------------------------------------

---------------------------------------

-------------------------------------

-------------------------------------

Netanjahu sagt die Wahrheit – auch wenn es nur die halbe ist

Von Peter Haisenko 

Es ist ungewöhnlich, dass deutsche Politiker, zumal die Kanzlerin, einem israelischen Staatsmann widersprechen. Was war geschehen? Netanjahu hat die Rolle des einstigen palästinensischen Großmuftis von Jerusalem, Hadji Amin al- Husseini, korrekt beschrieben, indem er sagte, jener habe vor 70 Jahren die Ausrottung aller Juden gefordert und Adolf Hitler dazu angestachelt. Gleichzeitig konstatierte Netanjahu, dass der Diktator ursprünglich keinen Massenmord an den Juden geplant habe, sondern lediglich deren Vertreibung. Ungeheuerlich!
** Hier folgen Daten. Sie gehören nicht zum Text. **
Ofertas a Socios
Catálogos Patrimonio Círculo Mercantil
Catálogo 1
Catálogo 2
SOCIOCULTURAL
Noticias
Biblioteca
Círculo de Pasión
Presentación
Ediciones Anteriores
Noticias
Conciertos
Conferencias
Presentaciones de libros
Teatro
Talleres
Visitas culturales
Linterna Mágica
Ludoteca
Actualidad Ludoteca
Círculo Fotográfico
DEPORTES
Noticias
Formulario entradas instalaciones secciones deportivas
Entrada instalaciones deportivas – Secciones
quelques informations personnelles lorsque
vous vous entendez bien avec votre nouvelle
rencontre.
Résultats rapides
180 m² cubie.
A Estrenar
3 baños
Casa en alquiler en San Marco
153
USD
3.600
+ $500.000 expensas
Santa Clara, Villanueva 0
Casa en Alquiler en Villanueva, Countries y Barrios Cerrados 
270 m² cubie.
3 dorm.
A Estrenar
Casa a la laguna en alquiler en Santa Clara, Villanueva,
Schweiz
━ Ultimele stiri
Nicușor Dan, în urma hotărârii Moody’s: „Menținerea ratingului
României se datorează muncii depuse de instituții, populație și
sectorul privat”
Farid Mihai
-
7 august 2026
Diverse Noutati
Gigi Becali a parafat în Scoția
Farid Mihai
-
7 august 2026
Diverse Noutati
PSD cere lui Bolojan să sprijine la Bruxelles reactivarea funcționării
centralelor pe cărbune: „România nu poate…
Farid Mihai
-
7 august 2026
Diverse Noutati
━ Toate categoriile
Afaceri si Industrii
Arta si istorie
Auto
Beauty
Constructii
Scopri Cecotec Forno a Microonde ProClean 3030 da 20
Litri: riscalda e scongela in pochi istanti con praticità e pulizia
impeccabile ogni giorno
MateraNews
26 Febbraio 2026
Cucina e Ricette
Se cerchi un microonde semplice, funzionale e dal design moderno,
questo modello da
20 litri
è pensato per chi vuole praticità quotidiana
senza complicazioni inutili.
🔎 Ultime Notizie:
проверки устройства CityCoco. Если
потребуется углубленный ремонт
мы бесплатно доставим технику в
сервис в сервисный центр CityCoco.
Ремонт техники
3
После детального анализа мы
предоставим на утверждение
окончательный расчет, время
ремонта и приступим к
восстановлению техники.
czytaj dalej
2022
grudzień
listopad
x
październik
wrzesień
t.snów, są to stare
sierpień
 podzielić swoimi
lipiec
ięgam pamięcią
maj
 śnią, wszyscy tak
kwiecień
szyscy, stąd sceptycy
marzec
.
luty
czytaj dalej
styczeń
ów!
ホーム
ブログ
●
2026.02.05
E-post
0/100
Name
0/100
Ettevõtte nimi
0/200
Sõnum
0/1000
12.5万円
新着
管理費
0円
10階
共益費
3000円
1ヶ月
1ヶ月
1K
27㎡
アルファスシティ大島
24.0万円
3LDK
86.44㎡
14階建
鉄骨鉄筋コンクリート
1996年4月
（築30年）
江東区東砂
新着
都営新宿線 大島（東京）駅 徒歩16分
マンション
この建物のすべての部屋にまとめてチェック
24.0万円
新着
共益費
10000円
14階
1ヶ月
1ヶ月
Damit stellte Israels Premier die befohlene deutsche Geschichtsschreibung infrage – und dem musste seitens der Kanzlerin und Anderer pflichtgemäß gegengehalten werden, dass selbstverständlich die Deutschen, und nur die Deutschen für den Holocaust verantwortlich waren.

Geschichtsklitterung, vor allem wenn es um Schuldzuweisungen gegen die Deutschen geht, ist nicht neu. Ich nenne ein Beispiel, wo entgegen gerichtlichen Feststellungen – also wider besseres Wissen – 30 Jahre lang auf einem gefälschten Geschichtsbild zu Ungunsten Deutschlands beharrt worden ist. Etwa 1964 fand vor dem Oberlandesgericht in München unter Ausschluss der Öffentlichkeit ein Prozess statt. Die Witwe eines SS-Offiziers hatte den „Spiegel“ verklagt, die Behauptung zu unterlassen, die SS hätte die polnischen Offiziere in Katyn ermordet. Sie gewann diesen Prozess mit wehenden Fahnen und spätestens zu diesem Zeitpunkt – 1964 – war unzweifelhaft nachgewiesen, dass es keine direkte deutsche Schuld an der Ermordung der polnischen Offiziere in Katyn gab. Woher ich das weiß? Mein Vater war Dolmetscher und Übersetzer bei diesem Prozess.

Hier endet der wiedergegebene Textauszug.